▶ _Exercise_: Using the records that follow, work out the number of lines with the word "kostar" in them; reply with that number only.

■ ■ ■ ■ ■

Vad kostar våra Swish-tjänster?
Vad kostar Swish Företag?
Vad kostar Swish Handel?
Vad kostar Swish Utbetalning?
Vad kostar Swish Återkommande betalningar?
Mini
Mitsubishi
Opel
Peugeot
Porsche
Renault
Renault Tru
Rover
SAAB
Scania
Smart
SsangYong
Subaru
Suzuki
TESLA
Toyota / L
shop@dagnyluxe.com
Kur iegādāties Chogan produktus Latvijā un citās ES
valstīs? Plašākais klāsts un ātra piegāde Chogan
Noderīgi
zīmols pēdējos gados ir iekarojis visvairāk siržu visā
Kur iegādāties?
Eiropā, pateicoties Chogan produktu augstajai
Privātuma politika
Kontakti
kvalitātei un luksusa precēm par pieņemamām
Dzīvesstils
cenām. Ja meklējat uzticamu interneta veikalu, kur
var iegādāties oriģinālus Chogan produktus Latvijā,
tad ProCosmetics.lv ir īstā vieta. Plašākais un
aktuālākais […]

■ ■ ■ ■ ■

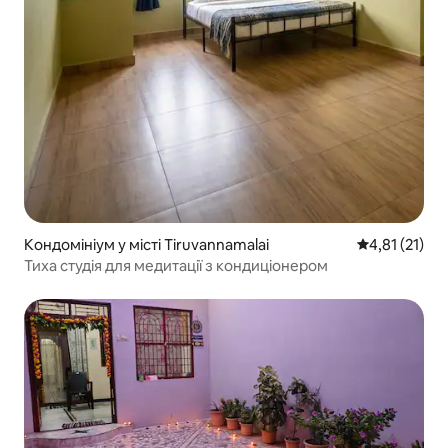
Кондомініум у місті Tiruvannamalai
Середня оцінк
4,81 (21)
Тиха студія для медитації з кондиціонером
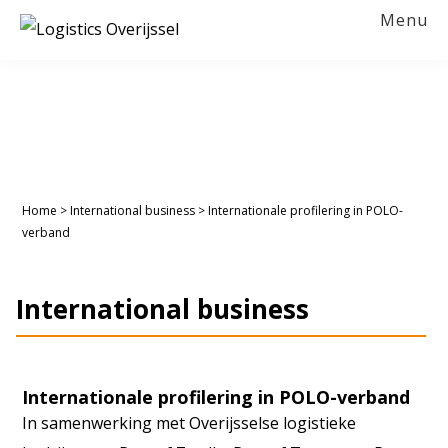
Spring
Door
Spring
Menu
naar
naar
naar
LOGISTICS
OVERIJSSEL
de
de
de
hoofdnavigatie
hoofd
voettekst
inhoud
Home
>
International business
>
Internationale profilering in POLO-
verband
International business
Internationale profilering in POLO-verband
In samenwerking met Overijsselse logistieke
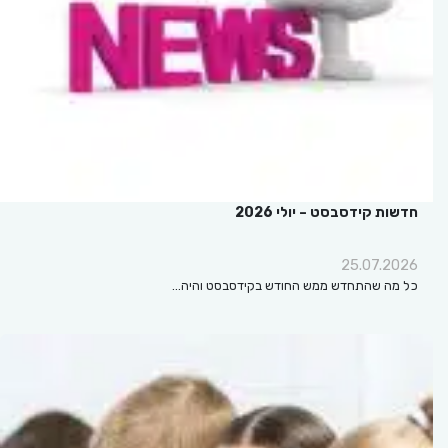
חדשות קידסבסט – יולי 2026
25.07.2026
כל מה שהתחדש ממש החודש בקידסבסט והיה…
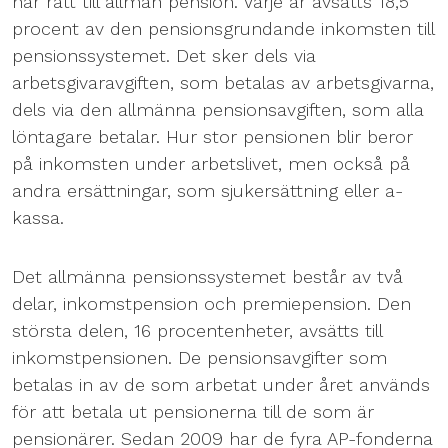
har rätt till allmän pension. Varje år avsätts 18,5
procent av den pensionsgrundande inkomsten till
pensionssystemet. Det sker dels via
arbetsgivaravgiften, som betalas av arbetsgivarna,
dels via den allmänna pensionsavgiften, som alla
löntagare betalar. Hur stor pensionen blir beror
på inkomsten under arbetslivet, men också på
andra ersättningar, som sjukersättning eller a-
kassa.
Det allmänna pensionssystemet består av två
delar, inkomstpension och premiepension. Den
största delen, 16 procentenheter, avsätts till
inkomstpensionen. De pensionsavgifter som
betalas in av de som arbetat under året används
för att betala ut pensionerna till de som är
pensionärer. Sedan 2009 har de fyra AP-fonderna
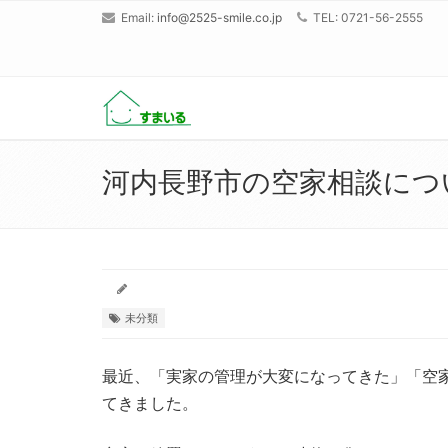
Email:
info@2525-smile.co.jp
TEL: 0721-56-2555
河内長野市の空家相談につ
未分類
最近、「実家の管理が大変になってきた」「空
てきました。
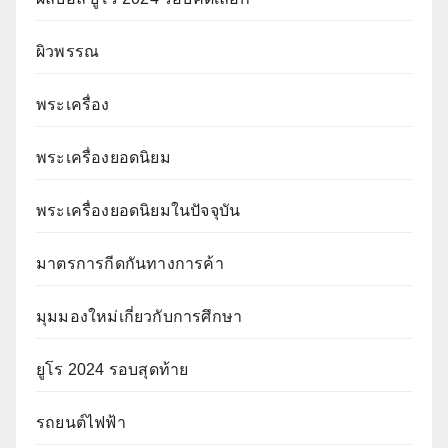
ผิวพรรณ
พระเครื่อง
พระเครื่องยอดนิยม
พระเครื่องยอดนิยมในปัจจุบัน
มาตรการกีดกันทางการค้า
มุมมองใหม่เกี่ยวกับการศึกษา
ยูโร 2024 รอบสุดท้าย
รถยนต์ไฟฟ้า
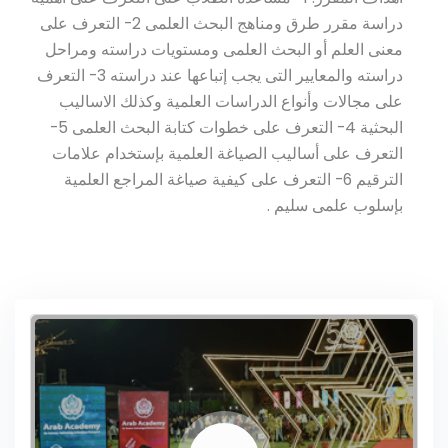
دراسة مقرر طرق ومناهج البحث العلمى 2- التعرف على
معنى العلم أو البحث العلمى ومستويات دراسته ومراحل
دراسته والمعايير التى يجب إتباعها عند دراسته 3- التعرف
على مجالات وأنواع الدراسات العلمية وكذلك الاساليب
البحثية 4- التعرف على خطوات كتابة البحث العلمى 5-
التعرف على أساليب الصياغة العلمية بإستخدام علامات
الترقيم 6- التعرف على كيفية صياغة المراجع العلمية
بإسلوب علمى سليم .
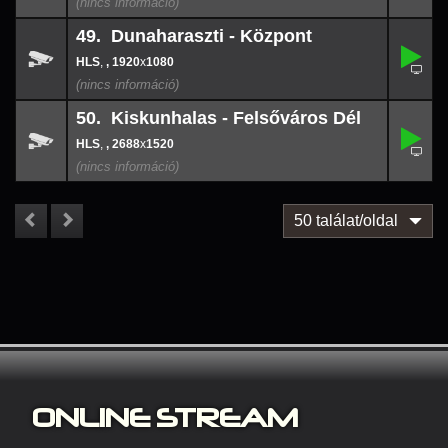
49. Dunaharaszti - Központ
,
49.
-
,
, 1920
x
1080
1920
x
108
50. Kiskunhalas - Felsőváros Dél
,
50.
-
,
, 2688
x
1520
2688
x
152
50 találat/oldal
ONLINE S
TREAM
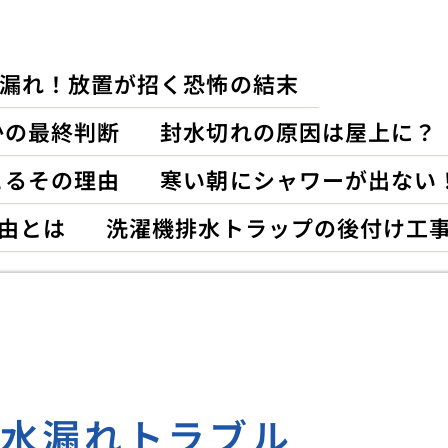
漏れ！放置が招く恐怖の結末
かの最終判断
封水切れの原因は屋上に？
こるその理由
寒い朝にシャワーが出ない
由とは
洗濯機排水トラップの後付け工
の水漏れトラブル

■ ■ ■ ■ ■

▶ _Solution_: 5